Sajid Javid said that the sector is "absolutely vital" for the UK, however he isn't convinced that nationalisation is a "long-term viable solution", ITV news reported.
Downing street has said that the prime minister is due to chair a meeting of key ministers regarding the crisis first thing tomorrow morning.
Speaking on BBC's Today programme earlier, business minister Anna Soubry said: "We are, and have, and continue to look at, all options and I do mean all options" in response to whether the government would nationalise Tata's remaining plants.
However, she subsequently added: "We have to be very careful because we have these state aid rules."
Read more: Tata looking into sale of UK assets
EU state aid rules could stand in the way of heavy-handed government intervention by the government.
The government is worried Tata could seek to close the Port Talbot plant in south Wales within weeks if it fails to find a buyer.
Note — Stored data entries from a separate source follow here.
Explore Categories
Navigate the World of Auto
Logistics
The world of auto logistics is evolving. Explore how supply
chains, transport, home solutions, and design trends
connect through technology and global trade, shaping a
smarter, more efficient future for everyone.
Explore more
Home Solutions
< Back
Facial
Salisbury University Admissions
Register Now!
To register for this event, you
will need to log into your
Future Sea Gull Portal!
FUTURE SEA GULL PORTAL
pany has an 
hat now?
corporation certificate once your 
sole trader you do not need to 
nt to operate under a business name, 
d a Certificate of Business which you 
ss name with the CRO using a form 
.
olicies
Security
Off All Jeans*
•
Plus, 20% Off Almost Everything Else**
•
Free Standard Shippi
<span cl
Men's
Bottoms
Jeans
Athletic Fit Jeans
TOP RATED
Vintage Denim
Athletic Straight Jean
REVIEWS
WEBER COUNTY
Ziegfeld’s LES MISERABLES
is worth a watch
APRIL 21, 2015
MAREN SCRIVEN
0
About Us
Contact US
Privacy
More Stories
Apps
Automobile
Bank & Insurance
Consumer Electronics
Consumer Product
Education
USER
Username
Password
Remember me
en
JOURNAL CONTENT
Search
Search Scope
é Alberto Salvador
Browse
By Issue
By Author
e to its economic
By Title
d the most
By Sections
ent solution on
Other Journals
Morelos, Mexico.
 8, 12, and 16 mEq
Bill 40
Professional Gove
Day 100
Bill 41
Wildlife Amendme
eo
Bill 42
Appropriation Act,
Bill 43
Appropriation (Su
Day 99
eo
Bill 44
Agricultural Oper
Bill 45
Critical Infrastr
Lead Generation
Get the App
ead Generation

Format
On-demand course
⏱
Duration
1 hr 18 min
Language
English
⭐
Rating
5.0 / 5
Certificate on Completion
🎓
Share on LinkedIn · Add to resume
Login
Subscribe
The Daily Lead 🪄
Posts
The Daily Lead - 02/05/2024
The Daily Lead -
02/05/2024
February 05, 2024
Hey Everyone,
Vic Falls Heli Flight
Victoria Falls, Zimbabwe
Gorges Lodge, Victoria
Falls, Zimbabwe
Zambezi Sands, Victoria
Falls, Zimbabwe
But this is expected to be difficult given the SSI-owned Redcar steel plant closed down last year following a fruitless search.
There are also mounting calls for the government to prop up the steel sector, which has been stung by a flood of cheap steel imports from China, as well as high energy costs, high business rates and a strong pound.
"I don’t think nationalisation is the right way forward, but what’s being hinted at is temporary nationalisation," Terry Scouler, the chief executive of the manufacturers’ organisation EEF, told the Today programme.
Similarly, Wales first minister, Carwyn Jones, told Sky News he thinks that the government should consider temporarily buying Tata's UK assets.
"We can’t do it - we haven’t got the resources, but the UK government has got those resources."
The company's Port Talbot site is estimated to be losing £1m a day alone.
And Tata added last night that it suffered a £2bn impairment on all of its UK sites in the last five years.